-- DATA IN THIS EXERCISE follows --
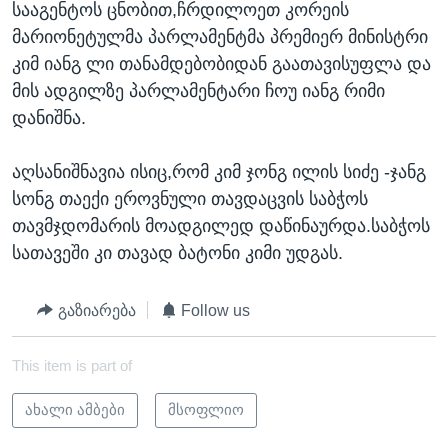
სააგენტოს ცნობით,ჩრდილოეთ კორეის
ᲡᲢᲣᲓᲘᲐ ᲕᲐᲨᲘᲜᲒᲢᲝᲜᲘ
ᲔᲙᲝᲜᲝᲛᲘᲙᲐ
Learning English
მარიონეტულმა პარლამენტმა პრემიერ მინისტრი
ᲯᲐᲜᲛᲠᲗᲔᲚᲝᲑᲐ
კიმ იანგ ლი თანამდებობიდან გაათავისუფლა და
მის ადგილზე პარლამენტარი ჩოუ იანგ რიმი
ᲗᲕᲐᲚᲘ ᲒᲕᲐᲓᲔᲕᲜᲔᲗ
ᲛᲔᲪᲜᲘᲔᲠᲔᲑᲐ
დანიშნა.
ᲘᲜᲢᲔᲠᲕᲘᲣ
ᲙᲣᲚᲢᲣᲠᲐ
აღსანიშნავია ისიც,რომ კიმ ჯონგ ილის სიძე -ჯანგ
ენები
სონგ თაექი ეროვნული თავდაცვის საბჭოს
ᲒᲐᲚᲘᲚᲔᲝ
თავმჯდომარის მოადგილედ დაწინაურდა.საბჭოს
ᲓᲔᲖᲘᲜᲤᲝᲠᲛᲐᲪᲘᲐ
სათავეში კი თავად ბატონი კიმი უდგას.
გაზიარება
Follow us
This item is part of
ახალი ამბები
მსოფლიო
-- DATA IN THIS EXERCISE concluded --
§ **PROBLEM TO WORK ON**: Go through the listing above and return each line that includes the word "საბჭოს".

§ **EXERCISE RESULT**:
სონგ თაექი ეროვნული თავდაცვის საბჭოს
თავმჯდომარის მოადგილედ დაწინაურდა.საბჭოს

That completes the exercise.